Par ailleurs, vous dites que Roche vous a dit non. Évidemment! C'est d'ailleurs pour cette raison que cette société a été condamnée dans d'autres pays. Et qu'ont fait ces pays? Ils ont établi des réglementations particulières avec un cadre particulier, mesures qui ont été renforcées par la Cour de justice de l'Union européenne. En fait, votre argumentation qui consiste à dire que vous ne pouviez de toute façon rien faire ne tient pas la route.
Pour ce qui concerne le prix et le coût à la charge de la sécurité sociale, je me suis exprimée tout à l'heure. Vous avez fait baisser le coût. Mais les choses ne sont toujours pas claires puisque vous refusez de faire preuve de transparence alors qu'il s'agit d'un dossier différent des autres. De plus, force est de constater que la sécurité sociale a dû supporter un surcoût important qui a empêché d'autres avancées pour les patients.
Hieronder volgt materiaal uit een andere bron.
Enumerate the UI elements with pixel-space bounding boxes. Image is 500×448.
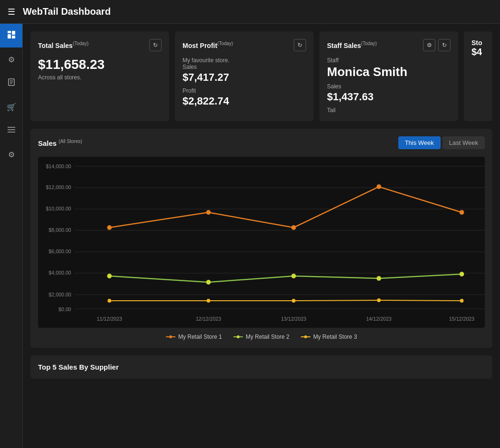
extra-card-title: Sto [471, 39, 485, 47]
sidebar-item-list[interactable] [0, 119, 22, 143]
svg-point-41 [460, 272, 464, 276]
total-sales-refresh-btn[interactable]: ↻ [149, 39, 162, 51]
legend-store-1: My Retail Store 1 [166, 334, 222, 340]
most-profit-profit-label: Profit [183, 87, 306, 94]
chart-header: Sales (All Stores) This Week Last Week [38, 136, 485, 149]
main-content: Total Sales(Today) ↻ $11,658.23 Across a… [23, 24, 500, 448]
sidebar-item-settings[interactable]: ⚙ [0, 48, 22, 71]
svg-text:11/12/2023: 11/12/2023 [97, 316, 122, 322]
svg-text:$6,000.00: $6,000.00 [48, 248, 71, 254]
chart-legend: My Retail Store 1 My Retail Store 2 My R… [38, 334, 485, 340]
staff-store-sub: Tail [327, 107, 451, 114]
staff-sales-value: $1,437.63 [327, 91, 451, 103]
svg-rect-0 [8, 31, 11, 33]
svg-text:15/12/2023: 15/12/2023 [449, 316, 474, 322]
cart-icon: 🛒 [7, 103, 16, 112]
svg-point-45 [377, 298, 381, 302]
menu-icon[interactable]: ☰ [8, 7, 15, 17]
card-header-staff-sales: Staff Sales(Today) ⚙ ↻ [327, 39, 451, 51]
svg-point-37 [107, 274, 112, 278]
most-profit-store: My favourite store. [183, 57, 306, 64]
svg-point-46 [460, 299, 464, 303]
most-profit-profit-value: $2,822.74 [183, 95, 306, 107]
staff-sales-card: Staff Sales(Today) ⚙ ↻ Staff Monica Smit… [319, 31, 458, 121]
svg-point-52 [304, 335, 307, 338]
chart-container: $0.00 $2,000.00 $4,000.00 $6,000.00 $8,0… [38, 157, 485, 328]
svg-point-50 [237, 335, 240, 338]
list-icon [8, 126, 15, 135]
chart-buttons: This Week Last Week [398, 136, 485, 149]
svg-point-43 [207, 299, 211, 303]
most-profit-icons: ↻ [294, 39, 306, 51]
layout: ⚙ 🛒 ⚙ [0, 24, 500, 448]
svg-point-44 [292, 299, 296, 303]
svg-point-33 [206, 210, 211, 215]
chart-svg: $0.00 $2,000.00 $4,000.00 $6,000.00 $8,0… [38, 157, 485, 328]
most-profit-title: Most Profit(Today) [183, 41, 233, 49]
total-sales-sub: Across all stores. [38, 74, 162, 81]
total-sales-card: Total Sales(Today) ↻ $11,658.23 Across a… [30, 31, 169, 121]
extra-card: Sto $4 [464, 31, 492, 121]
legend-line-store3 [301, 334, 310, 339]
svg-point-42 [107, 299, 111, 303]
svg-rect-2 [8, 34, 11, 38]
staff-label: Staff [327, 57, 451, 64]
svg-text:$0.00: $0.00 [58, 306, 71, 312]
bottom-title: Top 5 Sales By Supplier [38, 363, 485, 371]
reports-icon [8, 78, 15, 88]
sidebar: ⚙ 🛒 ⚙ [0, 24, 23, 448]
most-profit-refresh-btn[interactable]: ↻ [294, 39, 306, 51]
total-sales-value: $11,658.23 [38, 57, 162, 72]
most-profit-sales-value: $7,417.27 [183, 71, 306, 84]
staff-name: Monica Smith [327, 65, 451, 79]
svg-text:$14,000.00: $14,000.00 [46, 163, 71, 169]
bottom-section: Top 5 Sales By Supplier [30, 355, 492, 379]
svg-point-35 [376, 184, 381, 189]
staff-sales-title: Staff Sales(Today) [327, 41, 377, 49]
settings-icon: ⚙ [8, 55, 15, 64]
legend-line-store1 [166, 334, 175, 339]
sidebar-item-dashboard[interactable] [0, 24, 22, 48]
sidebar-item-reports[interactable] [0, 71, 22, 95]
legend-label-store1: My Retail Store 1 [178, 334, 222, 340]
legend-store-3: My Retail Store 3 [301, 334, 357, 340]
last-week-btn[interactable]: Last Week [442, 136, 485, 149]
topbar: ☰ WebTail Dashboard [0, 0, 500, 24]
legend-line-store2 [233, 334, 243, 339]
legend-label-store2: My Retail Store 2 [246, 334, 289, 340]
app-title: WebTail Dashboard [23, 6, 111, 17]
svg-point-38 [206, 280, 211, 285]
sidebar-item-plugins[interactable]: ⚙ [0, 143, 22, 166]
sidebar-item-cart[interactable]: 🛒 [0, 95, 22, 119]
staff-sales-settings-btn[interactable]: ⚙ [423, 39, 435, 51]
cards-row: Total Sales(Today) ↻ $11,658.23 Across a… [30, 31, 492, 121]
legend-store-2: My Retail Store 2 [233, 334, 289, 340]
staff-sales-label: Sales [327, 83, 451, 90]
staff-sales-refresh-btn[interactable]: ↻ [438, 39, 451, 51]
dashboard-icon [7, 30, 16, 41]
svg-point-32 [107, 225, 112, 230]
staff-sales-icons: ⚙ ↻ [423, 39, 451, 51]
most-profit-card: Most Profit(Today) ↻ My favourite store.… [175, 31, 314, 121]
svg-point-48 [169, 335, 172, 338]
svg-point-40 [376, 276, 381, 281]
legend-label-store3: My Retail Store 3 [313, 334, 357, 340]
svg-point-34 [291, 225, 296, 230]
svg-rect-1 [12, 31, 15, 35]
card-header-total-sales: Total Sales(Today) ↻ [38, 39, 162, 51]
total-sales-icons: ↻ [149, 39, 162, 51]
svg-text:$10,000.00: $10,000.00 [46, 206, 71, 211]
extra-card-value: $4 [471, 47, 485, 57]
plugins-icon: ⚙ [8, 150, 15, 159]
chart-title: Sales (All Stores) [38, 139, 82, 147]
svg-text:$4,000.00: $4,000.00 [48, 270, 71, 276]
svg-point-39 [291, 274, 296, 278]
total-sales-title: Total Sales(Today) [38, 41, 88, 49]
svg-text:$12,000.00: $12,000.00 [46, 184, 71, 190]
svg-text:12/12/2023: 12/12/2023 [196, 316, 221, 322]
svg-text:13/12/2023: 13/12/2023 [281, 316, 306, 322]
card-header-most-profit: Most Profit(Today) ↻ [183, 39, 306, 51]
this-week-btn[interactable]: This Week [398, 136, 441, 149]
most-profit-sales-label: Sales [183, 64, 306, 70]
svg-text:$8,000.00: $8,000.00 [48, 227, 71, 233]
01.43 Dominiek Sneppe (VB): Mijnheer de voorzitter, mevrouw de minister, ik ben hier nieuw en ik ken u nog niet goed, maar ik heb toch de indruk dat u zich hier niet gemakkelijk voelt. U ging ook bepaalde vragen uit de weg.
01.44 Minister Maggie De Block: Ik ben hier helemaal op
mijn gemak. Ik ben hier al twintig jaar!
01.45 Dominiek Sneppe (VB): Ik bedoel nu, in deze commissievergadering.
01.46 Minister Maggie De Block: (…) (zonder micro)
01.47 Dominiek Sneppe (VB): Dan was dat blijkbaar een verkeerde indruk, mevrouw de minister. Ik had die indruk omdat u bepaalde vragen uit de weg ging, bijvoorbeeld de vraag, ook door andere collega's gesteld, naar openheid en transparantie. U stopt zich weg achter geheime contracten en geheime besprekingen. Wat in het buitenland wel kan op het vlak van openheid en transparantie, kan hier blijkbaar niet. Waarom kan dat hier niet? Verbaast het u dat wij ons daarbij vragen stellen?
Ik vroeg u of u weet of er objectief wetenschappelijk onderzoek gebeurt in verband met het al dan niet veilige karakter van Avastin. U beweert dat het niet geregistreerd is, dat het niet veilig is en dat u het dus niet kunt toelaten. Blijkt uit objectief wetenschappelijk onderzoek dat het geneesmiddel niet veilig is of minder veilig is dan het andere?
Op mijn vraag naar het wetenschappelijk onderzoek op lange termijn gaf u mij een zeer wollig antwoord. "Men zegt dat er nu geen problemen meer zijn", zei u. Wie bedoelt u met "men"?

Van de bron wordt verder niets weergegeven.